# My go to rig



## salmangeri (Sep 13, 2008)

For those of you who use the combo Wooster bucket and 18" roller here
is something you might like.

We rolled out a room on Friday snapped the lid on and started in on Monday.
The key is to keep the grid portion refreshed with paint during the rolling
process. When a break is taken snap the lid on and the paint will stay wet on the roller and grid portion.

We are using Ben Moore Ben brand eggshell here. The little plastic clip that
holds suspends the roller over the paint inside the bucket is called a vip clip.
It's designed so the lid snaps over it without air gaps.


----------



## Pete Martin the Painter (Nov 8, 2012)

I wish they had a lid for the 14" bucket.

Sent from my VS987 using Tapatalk


----------



## mattpaints82 (Mar 7, 2013)

:thumbup1: Im going to have to get some of those clips..


----------



## LimitlessPainting (May 17, 2017)

Pete Martin the Painter said:


> I wish they had a lid for the 14" bucket.
> 
> Sent from my VS987 using Tapatalk


They do make lids for the 14" bucket. I just don't know how to attatch the photo haha.


----------



## Pete Martin the Painter (Nov 8, 2012)

LimitlessPainting said:


> They do make lids for the 14" bucket. I just don't know how to attatch the photo haha.

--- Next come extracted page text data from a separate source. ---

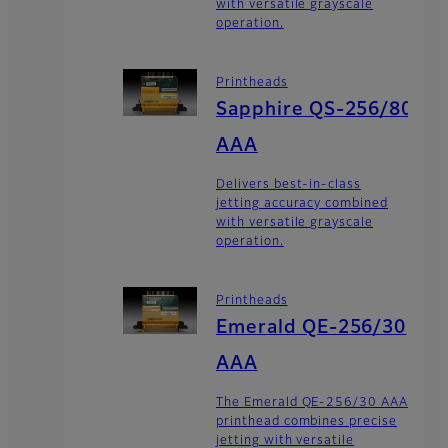
with versatile grayscale
operation.
Printheads
Sapphire QS-256/80
AAA
Delivers best-in-class
jetting accuracy combined
with versatile grayscale
operation.
Printheads
Emerald QE-256/30
AAA
The Emerald QE-256/30 AAA
printhead combines precise
jetting with versatile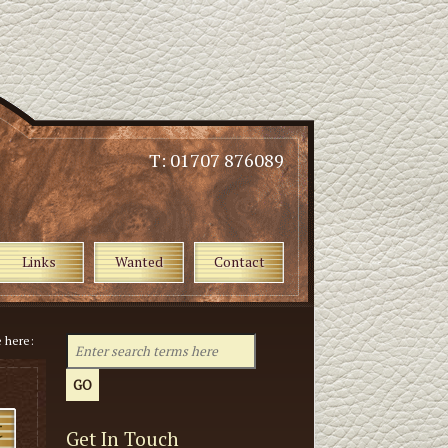
T: 01707 876089
Links
Wanted
Contact
e here:
Get In Touch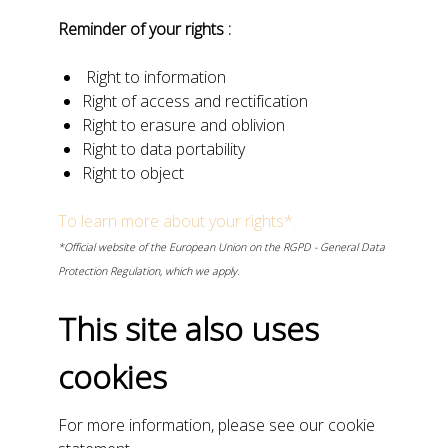
Reminder of your rights :
Right to information
Right of access and rectification
Right to erasure and oblivion
Right to data portability
Right to object
To learn more about your rights*.
*Official website of the European Union on the RGPD - General Data
Protection Regulation, which we apply.
This site also uses
cookies
For more information, please see our cookie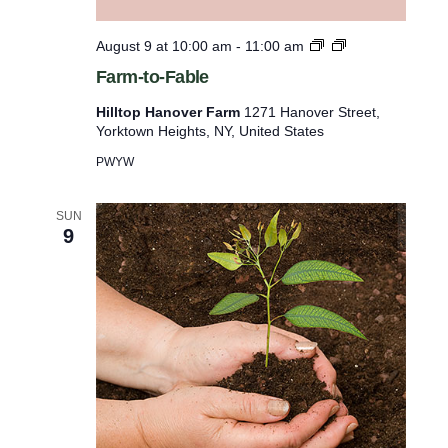
o
l
o
t
F
August 9 at 10:00 am
-
11:00 am
i
F
a
Farm-to-Fable
s
a
r
r
m
t
Hilltop Hanover Farm
1271 Hanover Street,
m
-
Yorktown Heights, NY, United States
o
t
o
f
PWYW
-
e
F
a
SUN
v
9
b
e
l
e
n
t
s
t
o
r
e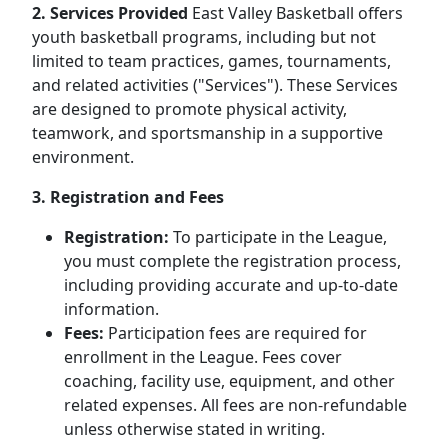
2. Services Provided
East Valley Basketball offers
youth basketball programs, including but not
limited to team practices, games, tournaments,
and related activities ("Services"). These Services
are designed to promote physical activity,
teamwork, and sportsmanship in a supportive
environment.
3. Registration and Fees
Registration:
To participate in the League,
you must complete the registration process,
including providing accurate and up-to-date
information.
Fees:
Participation fees are required for
enrollment in the League. Fees cover
coaching, facility use, equipment, and other
related expenses. All fees are non-refundable
unless otherwise stated in writing.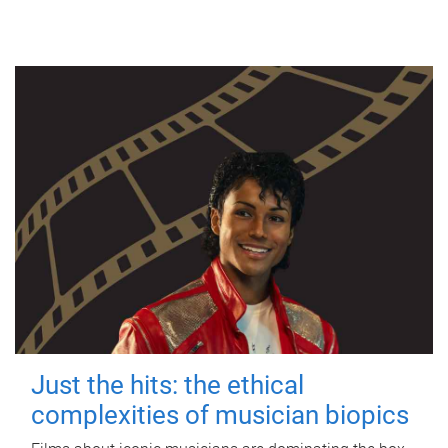
Just the hits: the ethical
complexities of musician biopics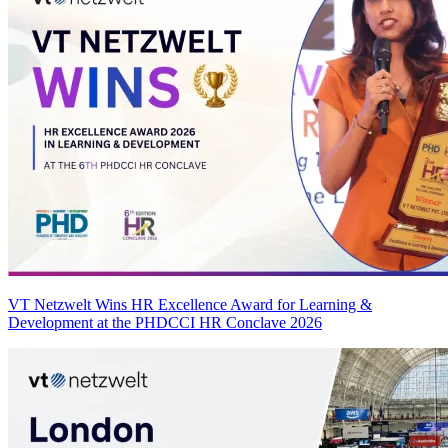
VT Netzwelt Wins HR Excellence Award for Learning &
Development at the PHDCCI HR Conclave 2026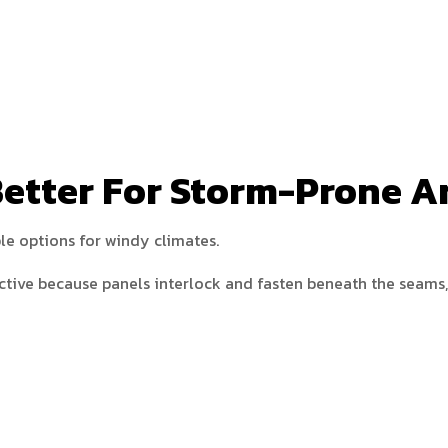
Better For Storm-Prone A
le options for windy climates.
ctive because panels interlock and fasten beneath the seams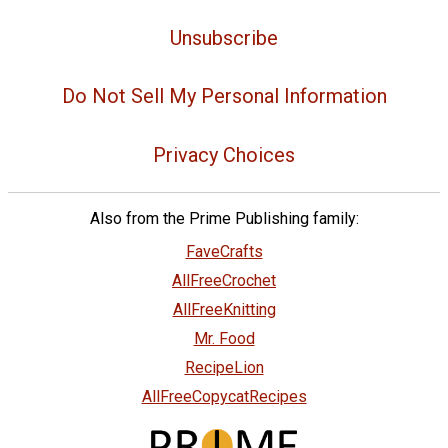
Unsubscribe
Do Not Sell My Personal Information
Privacy Choices
Also from the Prime Publishing family:
FaveCrafts
AllFreeCrochet
AllFreeKnitting
Mr. Food
RecipeLion
AllFreeCopycatRecipes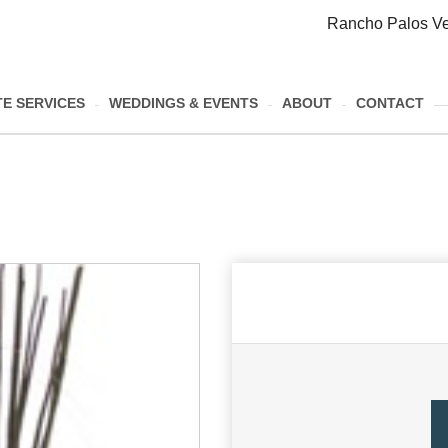
Rancho Palos Ve
E SERVICES
WEDDINGS & EVENTS
ABOUT
CONTACT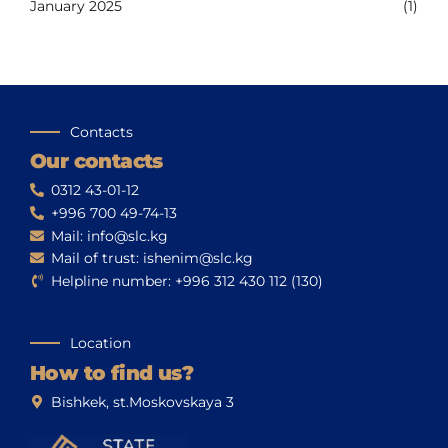
January 2025
(1)
Contacts
Our contacts
0312 43-01-12
+996 700 49-74-13
Mail: info@slc.kg
Mail of trust: ishenim@slc.kg
Helpline number: +996 312 430 112 (130)
Location
How to find us?
Bishkek, st.Moskovskaya 3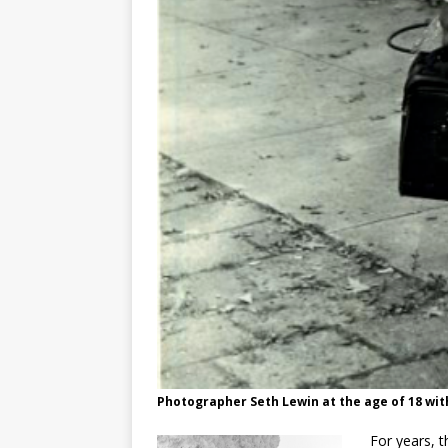
Photographer Seth Lewin at the age of 18 wit
For years, th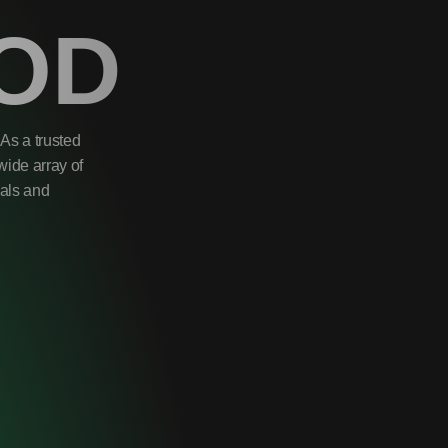
OD
As a trusted
wide array of
uals and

Ok, I am going to have to find some.

Sent from my VS987 using Tapatalk


----------



## ThreeSistersPainting (Jan 7, 2017)

Very cool. I currently have two 18" Purdy buckets and one 18" Wooster that I use film to store them. But my roller/frame has to sit in the paint.


----------



## beatjunkie (May 30, 2013)

Never seen those vip clips before, Thanks.


----------